In recent years North American investors have enjoyed substantial returns from outsourced foreign markets. Stocks outside of the United States have outperformed the Dow Jones Industrial Average time and again and have done so for the fifth year in a row. According to a Morgan Stanley Capital International Index report, emerging markets increased almost 37% last year.

Investors hoping to scurry under that same shelter of foreign markets and continued global expansion have been sorely disappointed this year. In 2008, all markets have been singing the same song and it's not a happy one.. yet. There is a strong consensus that the economic turmoil originating in the United States is spreading across the globe. Let's have a look at the global indices and see how they compare to the Dow Jones Industrial Average which is down just over 7.8% this year.

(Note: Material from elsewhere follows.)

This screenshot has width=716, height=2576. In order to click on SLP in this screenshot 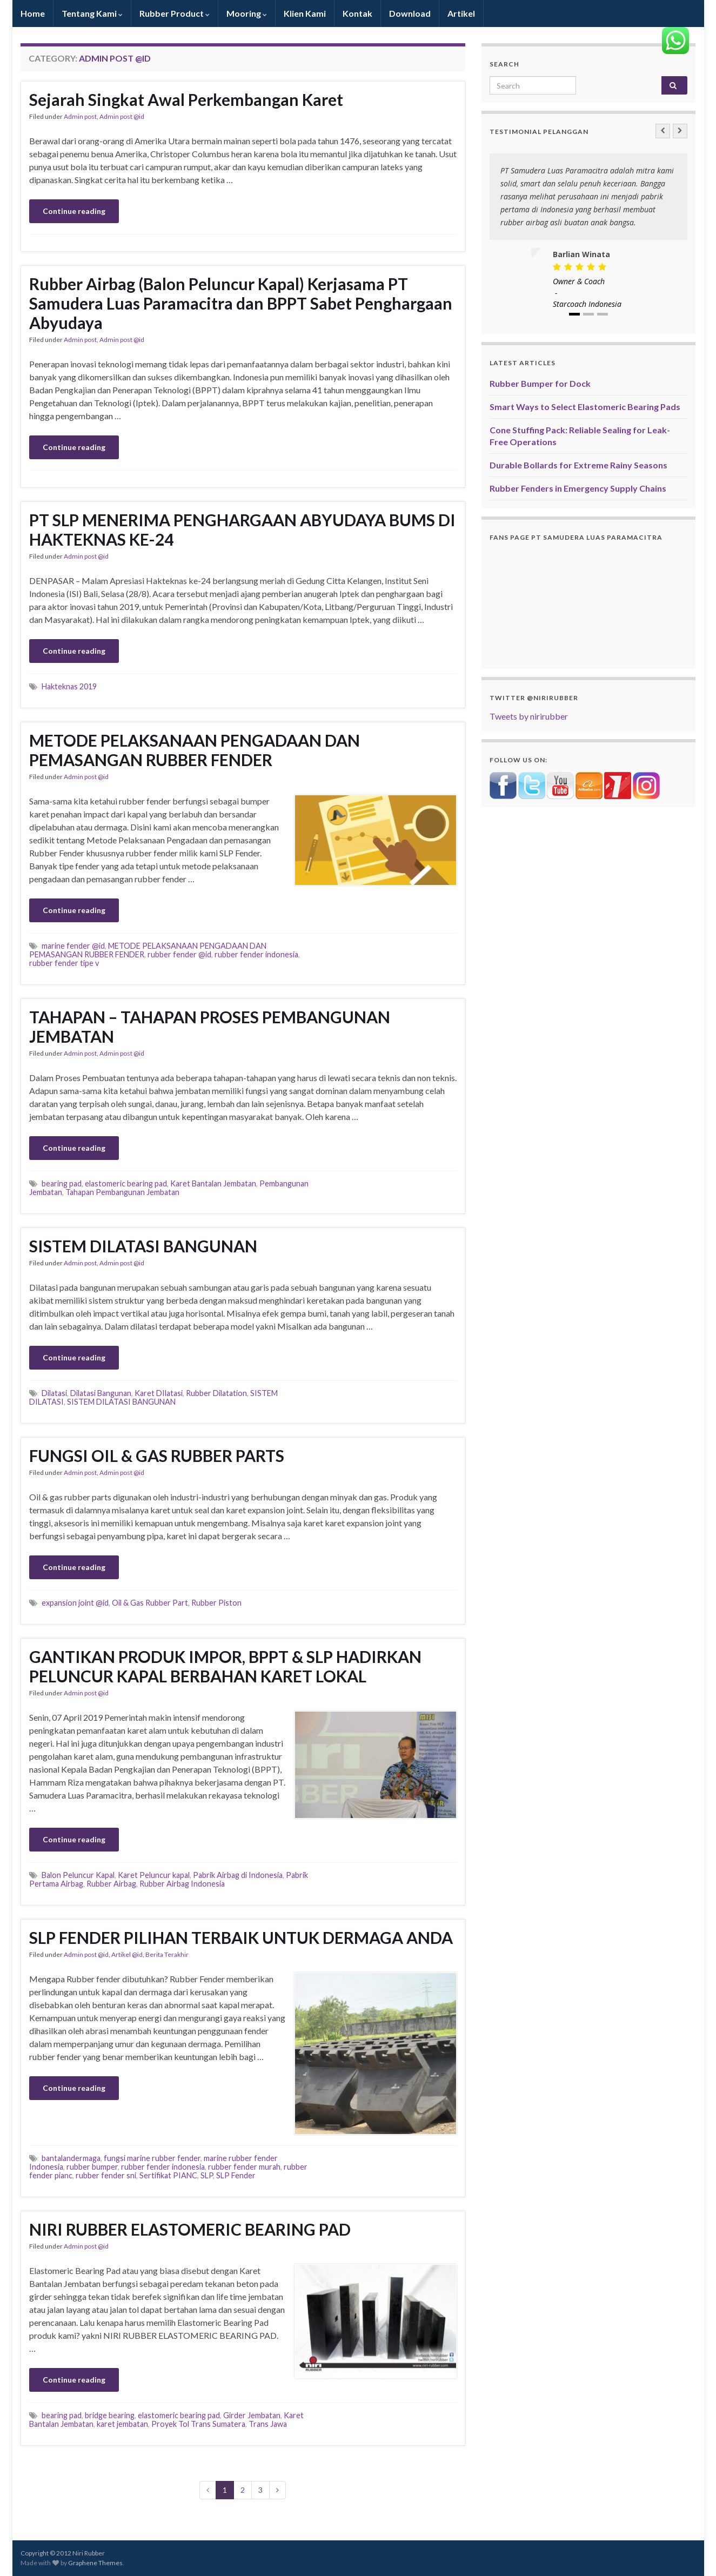, I will do `click(206, 2175)`.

  • The U.K. FTSE 100 is down 11.3% on the year. (Last year gained 3.8%)
  • China's Shanghai Composite Index is down 12.6% on the year. (Last year gained 96.7%)
  • India's Sensex Index is down 13.6% on the year. (Last year gained 47.1%)
  • Japan's Nikkei Stock Average Index is down 13.7% on the year. (Last year lost 11.1%)
  • Hong Kong's Hang Seng Index is down 15.6% on the year. (Last year gained 39.3%)
  • France's CAC 40 Index is down 15.9% on the year. (Last year gained 1.3%)
  • Germany's DAX Index is down 16.5% on the year. (Last year rose 22.3%)

It is quite clear that there is no sector or market, either foreign or domestic to hide in at the moment. With that stated, we believe the best investors in the world are positioning themselves for the turnaround of the economy.

It is very difficult to pick market bottoms, even when using history as a guide. Using the S&P 500 as a benchmark, let's have a look at the numbers.

homebuildingMany financial companies and homebuilders within this index have hit rock bottom prices in the last four months. The stock market and index has not taken as bad of a beating. The S&P 500 is down about 14.8% since its October peak. Since World War II, on average, the index dropped 26% from its peak during a recession time period. So if we are in or headed for a recession, the S&P 500 would have to drop another 200 points or just over 10% more. Pinnacle Digest believes we are in a mid-cycle slowdown and that the markets will not be spiraling downward for much longer.

Mr. Warren Buffett has a unique view on the US economy which we all need to take into consideration.

Mr. Buffett at this moment is a 'Huge Bull' on the U.S. economy. He recently stated that, "I am a huge bull on the American economy." Friday morning a member of our team here at Pinnacle Digest came across an interview Warren Buffett participated in this week with the National Post of Canada, on a recent trip to Toronto. When asked about the US economy Buffett explained that, compared to 1982 when short-term interest rates were 21% "this is not a tough period." Buffett went on to state that, "We do not have an unavailability of credit to people who've got reasonable credit demands, and its not expensive. We're not in a credit crunch for those who have sound deals." When asked how bad things could get, he did confess he had no idea, but stated, "It could be pretty bad but we always come out of it."

With so many opinions, figures and negative signs spewing from the economy and government officials, the market is fluctuating greatly at the moment. Investors are in an environment of uncertainty and doubt but we believe that within the next few months they will witness the best buying opportunities of the decade.